Fiscal Year Corporations to Pay Blended Rate for First Year of TCJA

Sometimes the tax law seems to say something clearly—only we find elsewhere in the Internal Revenue Code that clarity is overridden.  In News Release IR-2018-99 the IRS explains how a rate that, per the Tax Cuts and Jobs Act, took effect for tax years beginning in 2018 actually affects most years beginning any time after January 1, 2017.

The New Release outlines the rate that will be paid by fiscal year corporations for the corporation’s year that includes January 1, 2018.  Act Section 13001(a) of Pub. L 115-97 (the law generally referred to as the Tax Cuts and Jobs Act) provides that the 21% flat rate version of IRC §11 takes effect “for tax years beginning after December 31, 2017.”

Based on that language, a corporation with a November fiscal year would appear to not get the flat 21% rate until its year beginning December 1, 2018, a full eleven months after calendar year C corporations had moved to the flat rate.

But there is an IRC section that overrides the effective date of a law in a case like this—IRC §15.  That provision provides:

(a) General rule

If any rate of tax imposed by this chapter changes, and if the taxable year includes the effective date of the change (unless that date is the first day of the taxable year), then--

(1) tentative taxes shall be computed by applying the rate for the period before the effective date of the change, and the rate for the period on and after such date, to the taxable income for the entire taxable year; and

(2) the tax for such taxable year shall be the sum of that proportion of each tentative tax which the number of days in each period bears to the number of days in the entire taxable year.

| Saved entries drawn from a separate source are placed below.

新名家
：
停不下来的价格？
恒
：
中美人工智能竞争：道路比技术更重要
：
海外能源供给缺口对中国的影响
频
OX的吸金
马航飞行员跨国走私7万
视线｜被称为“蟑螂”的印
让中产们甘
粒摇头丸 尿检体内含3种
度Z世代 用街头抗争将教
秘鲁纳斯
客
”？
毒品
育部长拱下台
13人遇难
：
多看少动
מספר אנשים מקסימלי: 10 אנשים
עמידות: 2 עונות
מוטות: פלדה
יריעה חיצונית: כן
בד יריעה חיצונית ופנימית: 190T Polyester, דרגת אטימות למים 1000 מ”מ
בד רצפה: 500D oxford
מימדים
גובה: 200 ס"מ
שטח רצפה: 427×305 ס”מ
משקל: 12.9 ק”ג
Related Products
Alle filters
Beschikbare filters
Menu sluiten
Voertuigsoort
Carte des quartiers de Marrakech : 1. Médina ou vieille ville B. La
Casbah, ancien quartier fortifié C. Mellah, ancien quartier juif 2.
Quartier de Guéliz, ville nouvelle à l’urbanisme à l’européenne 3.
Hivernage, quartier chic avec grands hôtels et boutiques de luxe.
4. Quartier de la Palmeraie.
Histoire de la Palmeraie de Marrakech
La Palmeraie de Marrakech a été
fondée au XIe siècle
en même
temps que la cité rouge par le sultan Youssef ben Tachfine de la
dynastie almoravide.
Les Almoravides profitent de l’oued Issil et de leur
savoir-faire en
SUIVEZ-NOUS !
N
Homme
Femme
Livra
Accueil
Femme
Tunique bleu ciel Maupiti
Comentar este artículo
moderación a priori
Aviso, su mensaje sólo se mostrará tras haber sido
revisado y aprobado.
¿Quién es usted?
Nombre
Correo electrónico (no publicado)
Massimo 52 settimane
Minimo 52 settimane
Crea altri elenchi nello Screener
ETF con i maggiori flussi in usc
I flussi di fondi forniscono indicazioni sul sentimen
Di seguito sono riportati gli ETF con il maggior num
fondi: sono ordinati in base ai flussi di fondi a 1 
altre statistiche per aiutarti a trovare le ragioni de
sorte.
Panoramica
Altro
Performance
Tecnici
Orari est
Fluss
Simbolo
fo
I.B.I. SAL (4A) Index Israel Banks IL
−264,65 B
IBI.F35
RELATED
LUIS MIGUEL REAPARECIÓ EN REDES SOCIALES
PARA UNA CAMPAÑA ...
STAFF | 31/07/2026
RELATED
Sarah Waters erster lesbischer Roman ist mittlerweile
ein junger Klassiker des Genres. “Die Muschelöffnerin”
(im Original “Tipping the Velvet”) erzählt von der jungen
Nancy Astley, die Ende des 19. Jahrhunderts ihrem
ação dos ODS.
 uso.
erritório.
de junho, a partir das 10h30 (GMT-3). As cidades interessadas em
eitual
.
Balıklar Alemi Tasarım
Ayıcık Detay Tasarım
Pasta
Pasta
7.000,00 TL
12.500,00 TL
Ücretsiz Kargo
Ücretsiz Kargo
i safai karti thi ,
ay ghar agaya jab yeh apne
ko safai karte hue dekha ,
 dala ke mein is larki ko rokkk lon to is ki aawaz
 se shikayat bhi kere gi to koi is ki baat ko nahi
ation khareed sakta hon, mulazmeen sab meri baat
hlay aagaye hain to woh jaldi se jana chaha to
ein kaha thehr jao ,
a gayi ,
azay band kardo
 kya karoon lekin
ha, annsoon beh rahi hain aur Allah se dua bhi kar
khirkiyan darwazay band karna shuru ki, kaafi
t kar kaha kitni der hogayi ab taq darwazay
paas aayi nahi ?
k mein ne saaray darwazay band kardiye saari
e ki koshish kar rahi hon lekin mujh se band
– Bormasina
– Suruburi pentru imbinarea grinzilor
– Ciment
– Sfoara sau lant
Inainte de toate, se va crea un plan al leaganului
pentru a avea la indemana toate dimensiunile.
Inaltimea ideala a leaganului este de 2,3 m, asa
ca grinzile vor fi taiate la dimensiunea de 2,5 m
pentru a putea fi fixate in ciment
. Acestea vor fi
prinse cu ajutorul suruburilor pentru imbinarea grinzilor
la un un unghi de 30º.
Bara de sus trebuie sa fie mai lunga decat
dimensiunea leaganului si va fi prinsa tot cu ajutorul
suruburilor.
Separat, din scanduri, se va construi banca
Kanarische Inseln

Thus, this provision ends up with a very different result than if the rate had really applied to the first taxable year beginning after December 31, 2017.

The news release describes how this affects the computation of a fiscal year’s corporation tax for the affected year:

Corporations determine their federal income tax for fiscal years that include Jan. 1, 2018, by first calculating their tax for the entire taxable year using the tax rates in effect prior to TCJA and then calculating their tax using the new 21 percent rate, subsequently proportioning each tax amount based on the number of days in the taxable year when the different rates were in effect.  The sum of these two amounts is the corporation’s federal income tax for the fiscal year.

The blended rate applies to all fiscal year corporations whose fiscal year includes Jan. 1, 2018.  Fiscal year corporations that have already filed their federal income tax returns that do not reflect the blended rate may want to consider filing an amended return.

Of course, just to confuse matters even more, sometimes Congress has provided in an enacted bill that IRC §15 does not apply to a particular rate change. But such language was not included in the Tax Cuts and Jobs Act.